**** RECORDS PROVIDED
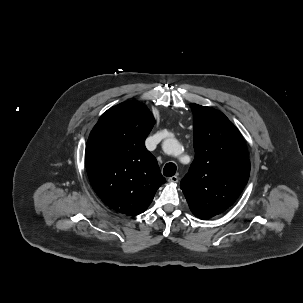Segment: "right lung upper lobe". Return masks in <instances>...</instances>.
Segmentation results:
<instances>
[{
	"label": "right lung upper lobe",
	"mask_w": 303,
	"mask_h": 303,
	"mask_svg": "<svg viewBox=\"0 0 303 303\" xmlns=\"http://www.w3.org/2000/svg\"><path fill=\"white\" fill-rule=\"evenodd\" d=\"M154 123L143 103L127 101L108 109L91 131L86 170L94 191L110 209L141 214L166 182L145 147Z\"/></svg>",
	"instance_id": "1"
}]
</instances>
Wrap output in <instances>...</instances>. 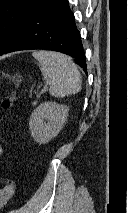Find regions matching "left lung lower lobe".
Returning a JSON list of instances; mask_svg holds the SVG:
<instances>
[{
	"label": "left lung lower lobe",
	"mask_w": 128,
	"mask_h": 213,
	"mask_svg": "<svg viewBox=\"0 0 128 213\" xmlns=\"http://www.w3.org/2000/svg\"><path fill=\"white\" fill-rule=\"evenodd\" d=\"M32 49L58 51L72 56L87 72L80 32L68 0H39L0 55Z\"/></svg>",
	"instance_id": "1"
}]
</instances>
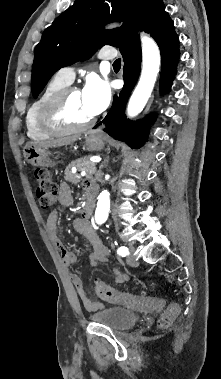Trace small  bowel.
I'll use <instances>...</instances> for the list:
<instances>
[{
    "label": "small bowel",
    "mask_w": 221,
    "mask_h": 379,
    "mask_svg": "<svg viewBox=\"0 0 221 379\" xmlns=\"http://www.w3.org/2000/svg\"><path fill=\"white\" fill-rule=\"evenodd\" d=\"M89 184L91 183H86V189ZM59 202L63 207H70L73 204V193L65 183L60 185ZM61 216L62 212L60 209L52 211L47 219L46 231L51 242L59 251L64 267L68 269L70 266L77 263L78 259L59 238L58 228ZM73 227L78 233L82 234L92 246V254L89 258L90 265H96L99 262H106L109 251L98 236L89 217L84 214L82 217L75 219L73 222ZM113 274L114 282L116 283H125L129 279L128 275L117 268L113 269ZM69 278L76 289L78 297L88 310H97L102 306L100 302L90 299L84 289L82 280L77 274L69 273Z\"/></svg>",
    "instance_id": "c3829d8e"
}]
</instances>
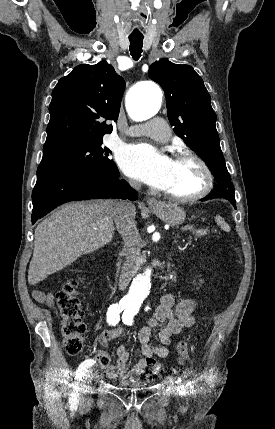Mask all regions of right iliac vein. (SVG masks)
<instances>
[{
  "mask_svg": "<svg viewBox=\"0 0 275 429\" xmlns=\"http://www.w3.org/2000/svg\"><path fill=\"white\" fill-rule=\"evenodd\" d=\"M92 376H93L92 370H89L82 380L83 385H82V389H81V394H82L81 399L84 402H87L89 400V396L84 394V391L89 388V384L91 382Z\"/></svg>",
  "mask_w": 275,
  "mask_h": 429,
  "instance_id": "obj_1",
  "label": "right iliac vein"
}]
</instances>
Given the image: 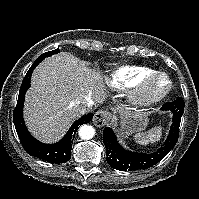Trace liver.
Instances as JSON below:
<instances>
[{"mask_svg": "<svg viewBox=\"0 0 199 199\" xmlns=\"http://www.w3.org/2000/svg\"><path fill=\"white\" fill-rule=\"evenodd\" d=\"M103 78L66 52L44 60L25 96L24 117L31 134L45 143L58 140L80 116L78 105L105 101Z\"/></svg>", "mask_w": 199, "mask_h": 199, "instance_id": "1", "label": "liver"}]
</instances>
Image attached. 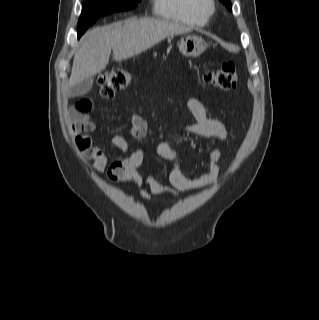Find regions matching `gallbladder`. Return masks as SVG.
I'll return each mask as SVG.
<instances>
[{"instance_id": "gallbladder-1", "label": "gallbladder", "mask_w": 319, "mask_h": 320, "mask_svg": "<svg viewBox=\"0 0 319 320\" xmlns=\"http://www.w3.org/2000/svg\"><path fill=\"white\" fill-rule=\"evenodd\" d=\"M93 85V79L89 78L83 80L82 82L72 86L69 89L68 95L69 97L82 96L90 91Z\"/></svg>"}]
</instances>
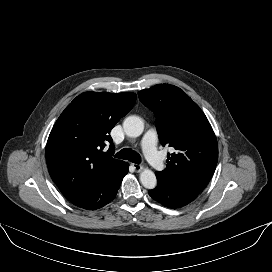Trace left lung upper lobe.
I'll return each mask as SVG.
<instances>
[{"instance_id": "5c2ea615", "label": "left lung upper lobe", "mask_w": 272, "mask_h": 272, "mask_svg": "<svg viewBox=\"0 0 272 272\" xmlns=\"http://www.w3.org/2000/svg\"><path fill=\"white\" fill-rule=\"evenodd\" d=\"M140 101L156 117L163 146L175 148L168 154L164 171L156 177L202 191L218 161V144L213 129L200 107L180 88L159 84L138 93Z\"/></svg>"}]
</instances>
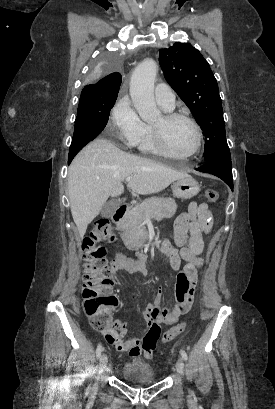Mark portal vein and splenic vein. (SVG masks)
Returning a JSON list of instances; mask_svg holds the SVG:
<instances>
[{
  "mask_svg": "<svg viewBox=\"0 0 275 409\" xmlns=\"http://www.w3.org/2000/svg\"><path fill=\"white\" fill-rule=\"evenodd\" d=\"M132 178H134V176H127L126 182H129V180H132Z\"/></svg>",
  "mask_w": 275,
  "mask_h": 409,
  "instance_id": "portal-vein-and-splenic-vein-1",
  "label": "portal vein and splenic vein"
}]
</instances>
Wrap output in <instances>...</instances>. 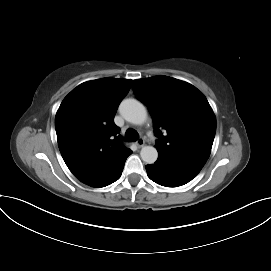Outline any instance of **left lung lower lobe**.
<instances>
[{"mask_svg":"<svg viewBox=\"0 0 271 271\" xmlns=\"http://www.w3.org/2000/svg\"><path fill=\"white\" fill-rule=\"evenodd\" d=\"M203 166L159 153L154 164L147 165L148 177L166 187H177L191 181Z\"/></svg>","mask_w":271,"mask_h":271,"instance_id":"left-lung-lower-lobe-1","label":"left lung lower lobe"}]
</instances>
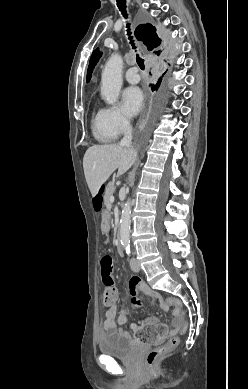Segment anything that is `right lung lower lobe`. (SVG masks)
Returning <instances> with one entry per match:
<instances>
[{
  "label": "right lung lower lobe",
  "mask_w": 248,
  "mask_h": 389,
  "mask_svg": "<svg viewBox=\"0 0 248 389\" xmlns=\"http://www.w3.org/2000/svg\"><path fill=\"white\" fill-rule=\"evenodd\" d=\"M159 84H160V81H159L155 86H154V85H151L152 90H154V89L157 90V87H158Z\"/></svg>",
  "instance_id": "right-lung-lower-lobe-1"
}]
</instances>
********
### DIRECTIONS FOR THIS TASK
Repeat exactly the lines above, from the line containing "Segment anything that" through the last line of the records, inclusive; omit any pictures.

### TASK RESPONSE
Segment anything that is `right lung lower lobe`. (SVG masks)
Returning <instances> with one entry per match:
<instances>
[{
  "label": "right lung lower lobe",
  "mask_w": 248,
  "mask_h": 389,
  "mask_svg": "<svg viewBox=\"0 0 248 389\" xmlns=\"http://www.w3.org/2000/svg\"><path fill=\"white\" fill-rule=\"evenodd\" d=\"M159 84H160V81H159L155 86H154V85H151L152 90H154V89L157 90V87H158Z\"/></svg>",
  "instance_id": "right-lung-lower-lobe-1"
}]
</instances>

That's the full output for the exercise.